● **EXERCISE**
Once every line in the data that follows has been checked for the word "screenshot", give only the number of lines that hold it.

----- GIVEN INFORMATION

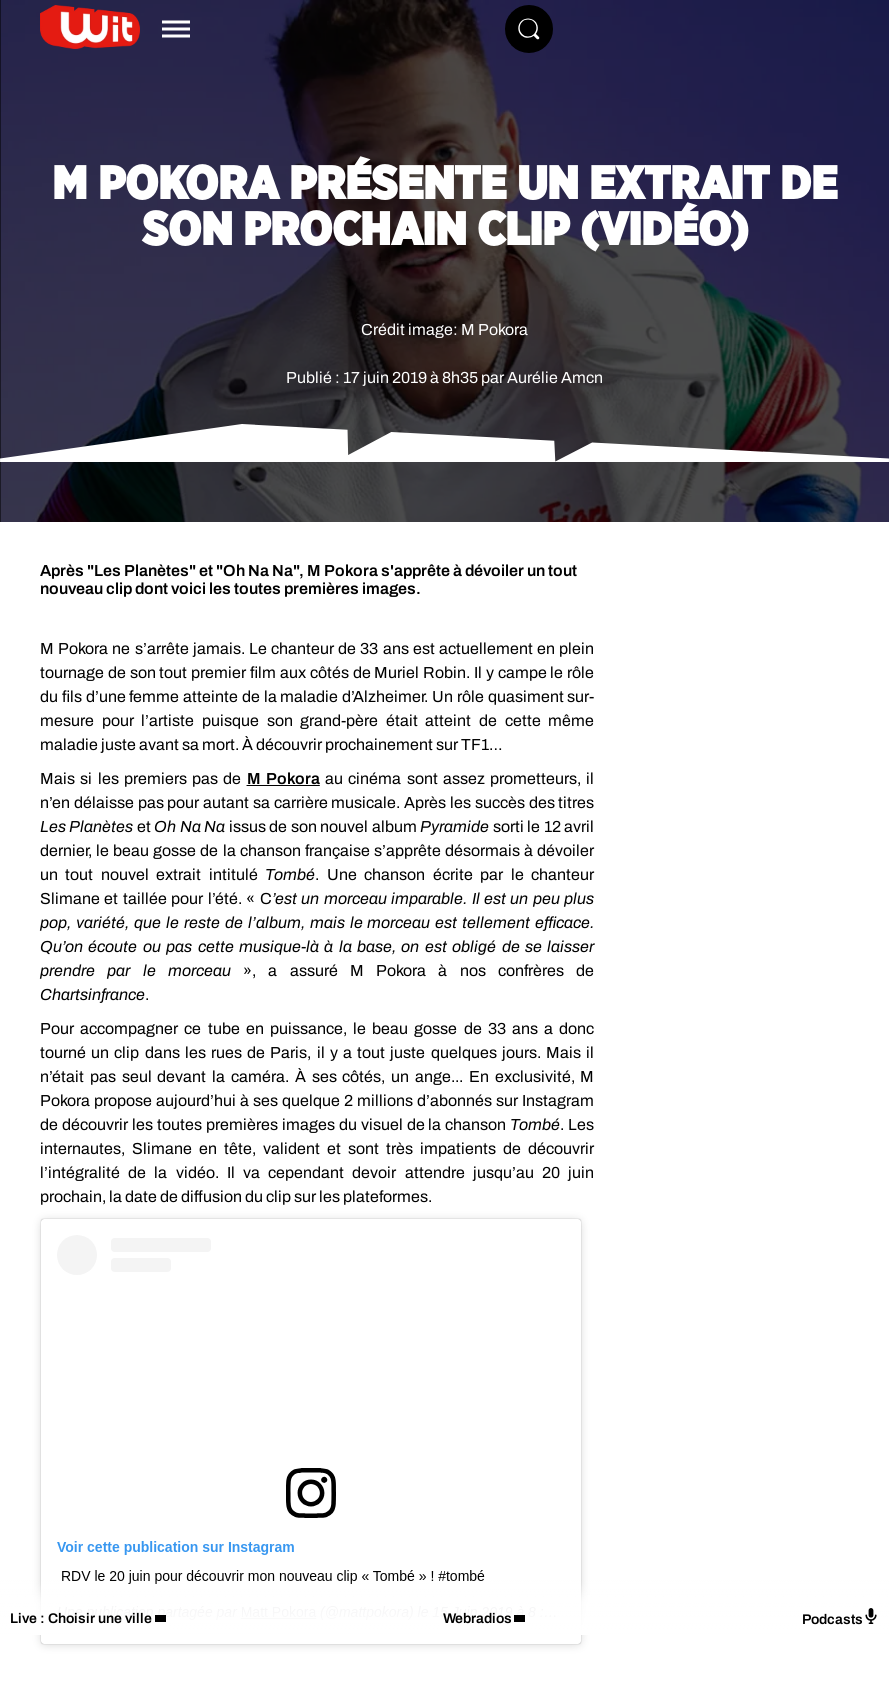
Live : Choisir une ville (81, 1618)
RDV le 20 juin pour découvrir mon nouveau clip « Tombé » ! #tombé (273, 1576)
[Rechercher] (529, 29)
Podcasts (840, 1617)
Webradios (477, 1618)
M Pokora (283, 778)
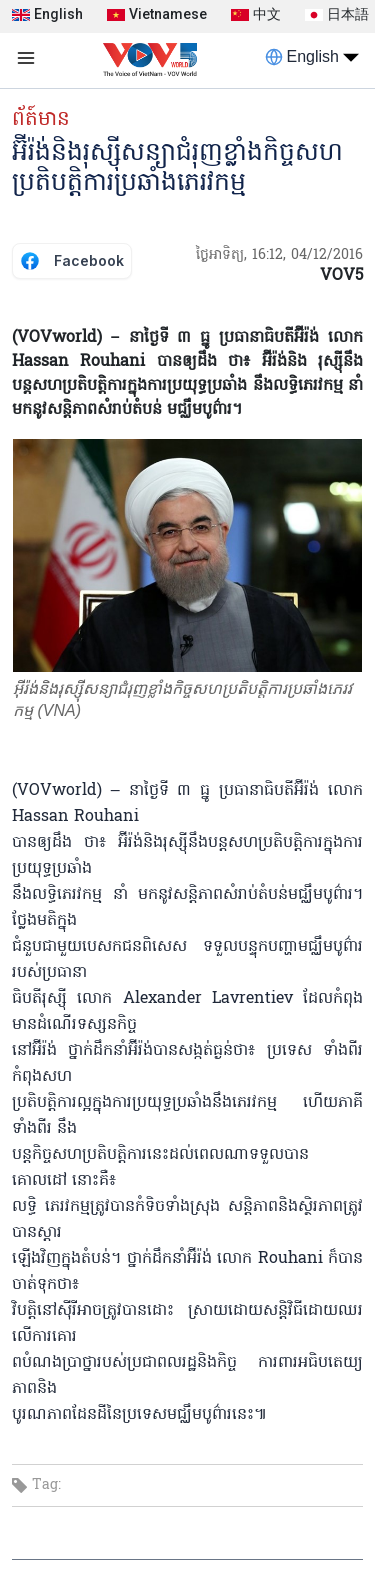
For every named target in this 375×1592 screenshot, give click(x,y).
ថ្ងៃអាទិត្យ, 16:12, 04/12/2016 (279, 255)
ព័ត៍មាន (41, 120)
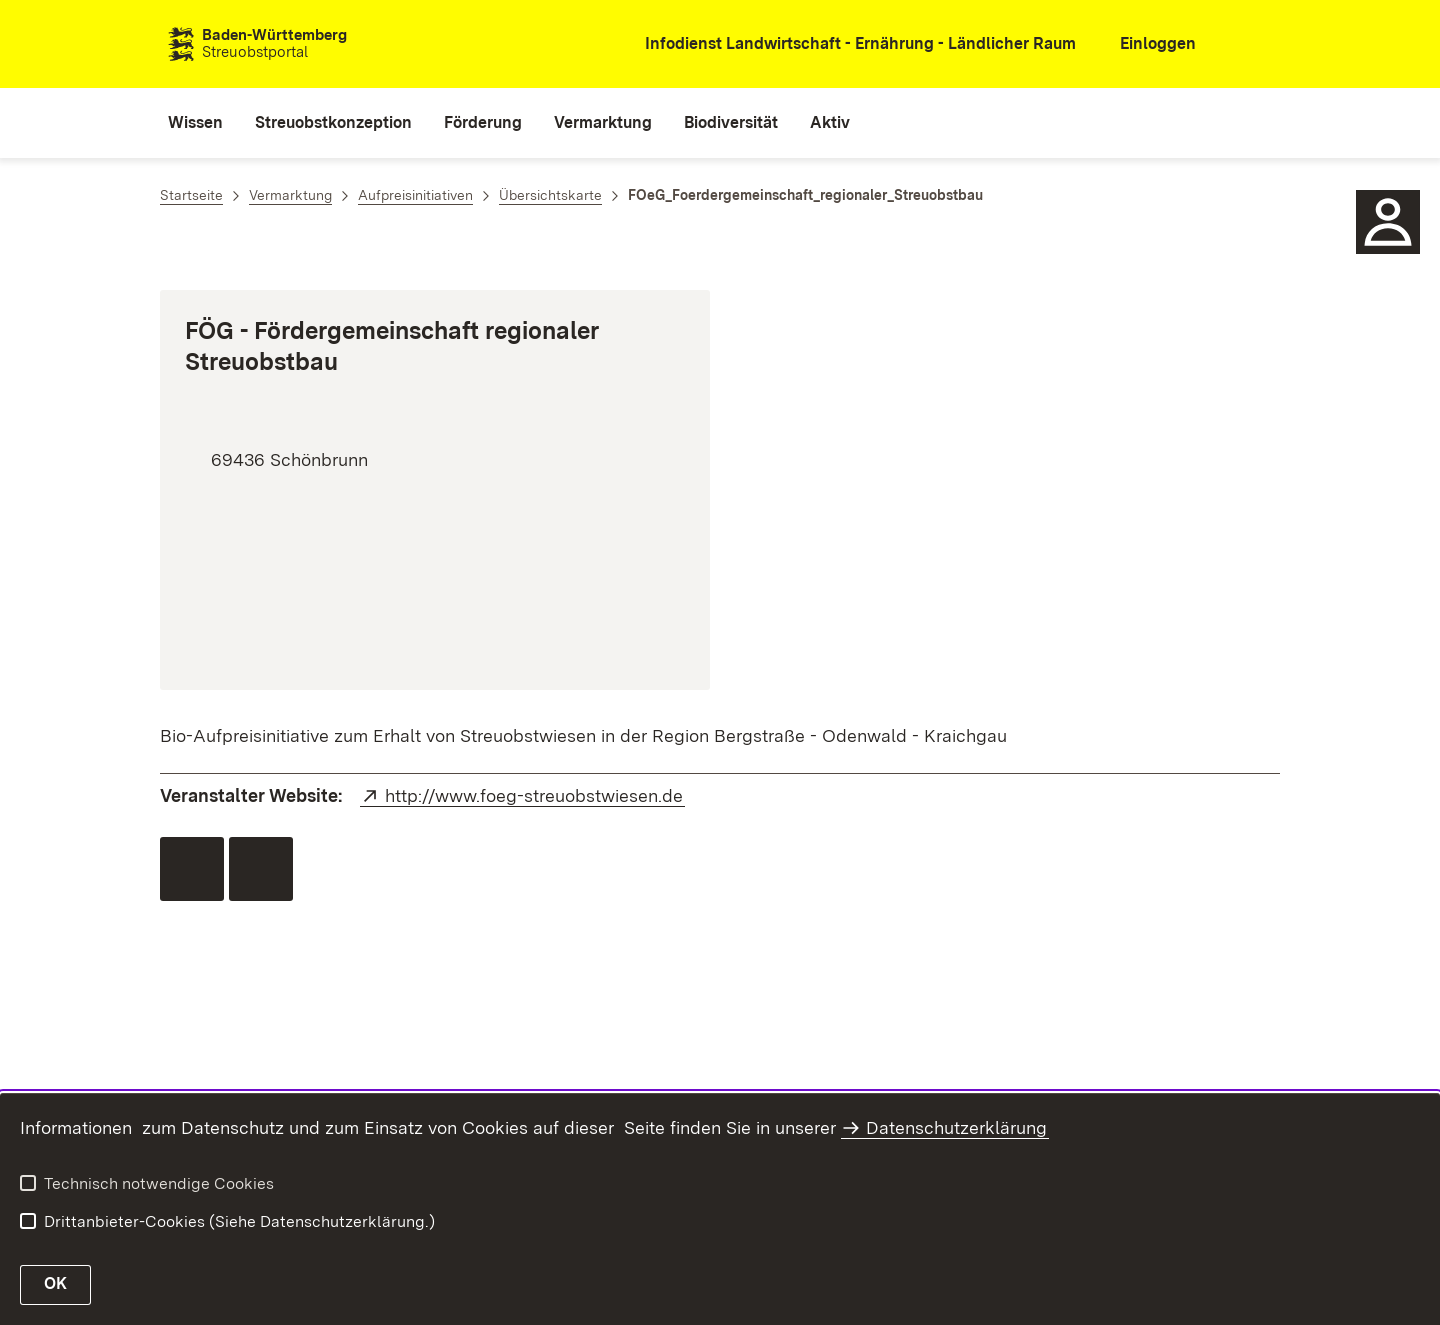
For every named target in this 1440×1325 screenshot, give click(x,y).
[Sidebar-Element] (1388, 222)
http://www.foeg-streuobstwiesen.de (535, 795)
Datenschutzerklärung (956, 1127)
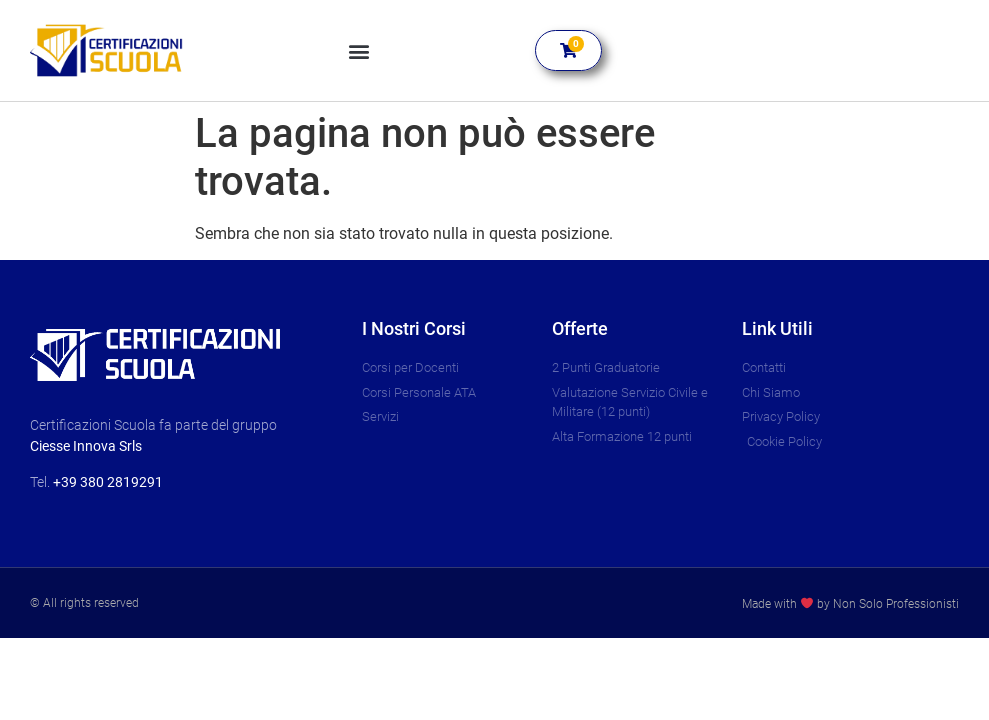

----------

● **ANSWER BOX**
2